La claque reçue par les acteurs du sport est immense, le Ministère des sports est tout simplement effacé des tablettes. Pas de secrétariat d’Etat, pas de délégué interministériel, le mot sport n’apparait tout simplement plus dans la communication étatique ! Seule demi-satisfaction, Laura Flessel reste membre du gouvernement, au poste de secrétaire d’Etat à l’organisation des Jeux Olympiques et Paralympiques de Paris 2024.
Quid de l’INSEP, des DRJSCS, des CREPS, des Conseillers Techniques Sportifs, du CNDS… ?

Le mouvement sportif est KO. Réunis en urgence au CNOSF, les présidents des fédérations olympiques et non olympiques sont choqués, déboussolés, mais pour certains finalement assez rapidement excités à l’idée d’écrire une nouvelle page de l’histoire de l’organisation du sport en France. En effet, depuis plusieurs années et sur de nombreux points, de fortes tensions existaient entre les représentants du mouvement sportif et l’Etat. Sur la formation, sur le financement, sur la gouvernance, sur la règlementation, les conflits entre un « Etat-père » mais faible en matière de sport et un mouvement sportif encore dans sa crise d’adolescence, les sujets de dispute étaient nombreux et parfois contre productifs. Le jeune adulte n’aura donc jamais « tué le père », le suicide de celui-ci lui laisse maintenant une lourde responsabilité : assumer !

L’Etat restera en charge de ses missions régaliennes notamment autour de la sécurité des pratiquants mais, hormis son investissement dans Paris2024 qui dépasse le cadre du sport, l’Etat se retire au profit des collectivités, des acteurs privés marchands et des associations sportives à travers leurs fédérations. Pour les questions sport-santé, l’interlocuteur est le Ministère de la Santé, pour les questions éducatives, l’Education Nationale etc. L’INSEP est délégué à un collectif des fédérations olympiques. Les CREPS sont, cette fois-ci, entièrement transféré aux Régions. Les DRJSCS disparaissent et quelques agents Conseillers d’Animation Sportive sont affectés dans les préfectures pour assurer les missions de contrôle, les autres sont mis à disposition du mouvement sportif pour finir leur carrière et retourner à leurs premières amours : accompagner le développement au plus près du terrain. Le changement est immense et violent pour les organisations comme pour les Hommes.

Très rapidement, sur le haut-niveau c’est le modèle britannique et son « UK-Sport » (avec ses résultats aux JO) qui semblent inspirer les dirigeants français. Il nécessite de faire des choix douloureux, d’exclure un certain nombre de disciplines, de fédérations, de sportifs. Les premières tensions entre sports olympiques et non olympiques, entre sports médiatiques et plus confidentiels aboutissent à la première crise majeure pour cette nouvelle véritable gouvernance.

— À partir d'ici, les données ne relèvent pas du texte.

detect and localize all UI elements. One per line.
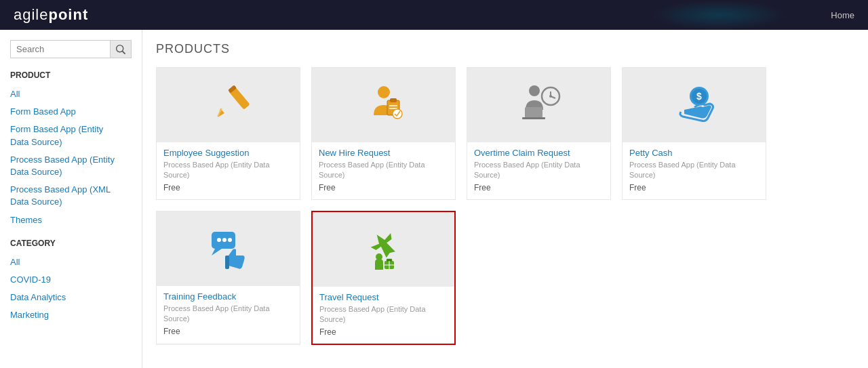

Le mouvement sportif, très structuré en France, verticalement par les fédérations et horizontalement par les comités olympiques et sportifs, doit démontrer dans les faits sa véritable force et surtout solidarité. Si le modèle d’outre-manche séduit sur le « sport performance », il exclut trop les moins favorisés socialement dans la pratique quotidienne qui n’est donc plus alors « sport pour tous » ! Les débats sont vifs, les positionnements de chacun de plus en plus clairs, la démocratie sportive est en ébullition, les changements à la tête des fédérations sont nombreux !
Les entreprises (industriels – start-up) et médias du sport, financeurs et acteurs de la pratique, tout comme les collectivités territoriales, 1ers financeurs publics du sport à travers les équipements sportifs sont aussi au contact des fédérations et du CNOSF pour envisager un avenir commun. Très rapidement, le sport professionnel, teste la solidité des désormais anciens schémas garantissant un lien entre sport pour tous et sport spectacle. De la même manière, les nouveaux acteurs de la pratique sportive organisée en dehors du cadre fédéral, notamment par l’usage des solutions numériques, viennent prendre la température de cette nouvelle gouvernance encore fragile pour connaître les opportunités qui vont s’ouvrir à eux. Au cœur de ses échanges, le CNOSF doit donc très rapidement se positionner et choisir : se centrer sur sa mission de représentant français du CIO ou assumer un nouveau positionnement de chef de file du sport en France, avec une définition plus large du sport (et non plus uniquement celui fédéré par ses membres !).
La question du financement est évidemment cruciale. Hormis les très rares fédérations autonomes économiquement, les subventions de l’Etat, du CNDS et les postes de CTS sont capitales pour une majorité de structures nationales. Face au défi à relever, un rapprochement de la nouvelle gouvernance du sport (mouvement sportif-collectivités-entreprises) avec la FDJ, la Fondation de France et le Crédit Coopératif permet d’envisager très rapidement la création d’un véritable fonds solidaire de développement du sport en remplacement du CNDS, et en parallèle, la création d’une banque solidaire du sport (une épargne solidaire entre acteurs sportifs). Edouard Philippe, lors d’échanges spécifiques concernant le sport, avait apporté très rapidement la garantie que les prélèvements sur la FDJ et sur les droits TV seraient à la disposition d’un nouvel outil de financement s’il était l’émanation d’un consensus des acteurs.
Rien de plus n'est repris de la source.